Are you going to drop on the same (final) spot? if yes then the sphere is smooth!

In simple terms, the theorem states that if the manifold does not have major discontinuities (sufficiently smooth), then the order of the derivatives does not matter, else the discontinutities will throw the computations off, if done if different order, thus in general will not have same result.

Check following illustration for an intuitive view. The wall represents a major discontinuity in the manifold (obstacle), so the paths taken from $A$ to $B$ do not land one same final spot because the discontituity (infinite wall obstacle) throws the computations off (blocked)

In mathematical terms, one can represent this as such:

Moving from $f(x_0,y_0)=f^{00}$ to $f(x_0+h,y_0+h)=f^{hh}$ (in an infinitesimal box $[0,h] \times [0,h]$):

1. Move first through $x$, then $f^{h0}=f(x_0+h,y_0)=f^{00}+hf_x^{00}+0f_y^{00}$
2. Then through $y$, ${}_{x,y}f^{hh}=f(x_0+h,y_0+h)=f^{00}+h(f_x^{00}+f_y^{00}) + h^2f_{yx}^{00}$
3. Move first through $y$, then $f^{0h}=f(x_0,y_0+h)=f^{00}+hf_y^{00}+0f_x^{00}$
4. Then through $x$, ${}_{y,x}f^{hh}=f(x_0+h,y_0+h)=f^{00}+h(f_x^{00}+f_y^{00}) + h^2f_{xy}^{00}$

The difference between ${}_{y,x}f^{hh}, \; {}_{x,y}f^{hh}$ is $h^2(f_{xy}^{00}-f_{yx}^{00})$, thus if $f_{xy} = f_{yx}$, one will land on same final spot (for example see below).

(in category-theoretic terms, one can say that the "diagram does not commute" :))

note the above diagram is a loose analogy, but one can easily make it into a direct analogy, for example, by adding springs or constraints, which change the amount needed to travel in each direction, given the other direction is already travelled by an amount $h$.

Answer 3

I don't think that there is a simple geometric or physical argument that makes this theorem intuitively obvious. In the following I try to explain what kind of information about $f$ the mixed partials do encode. That they are equal then follows from symmetry.
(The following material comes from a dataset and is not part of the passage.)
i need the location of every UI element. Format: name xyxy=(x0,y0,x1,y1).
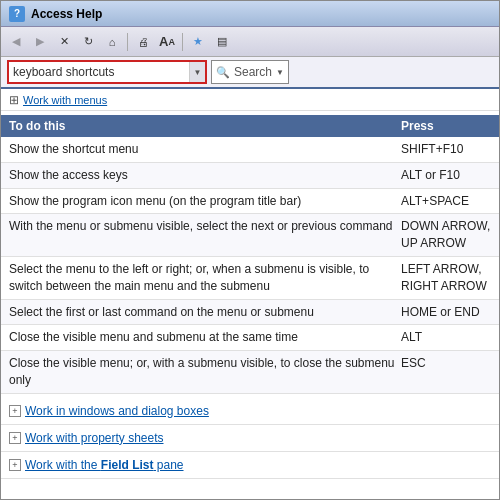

Consider the small square $Q_h:=[-h,h]^2$ and add up the values of $f$ at the vertices of $Q_h$, albeit with alternating signs: $$\Phi(h):=f(h,h)-f(-h,h)+f(-h,-h)-f(h,-h)\ .$$ Assume that the mixed partial derivatives of $f$ are defined and continuous in a neighborhood of $(0,0)$. Then we can write $$\eqalign{\Phi(h)&=\int_{-h}^h f_x(t,h)\>dt-\int_{-h}^h f_x(t,-h)\>dt=\int_{-h}^h\int_{-h}^h f_{xy}(t,s)\>ds\>dt\cr &= f_{xy}(\tau,\sigma)|Q_h|\cr}$$ for some point $(\tau,\sigma)\in Q_h$. Doing the same calculation the other way around we obtain $$\Phi(h)= f_{yx}(\tau',\sigma')|Q_h|$$ for some point $(\tau',\sigma')\in Q_h$. Letting $h\to0+$ the claim follows.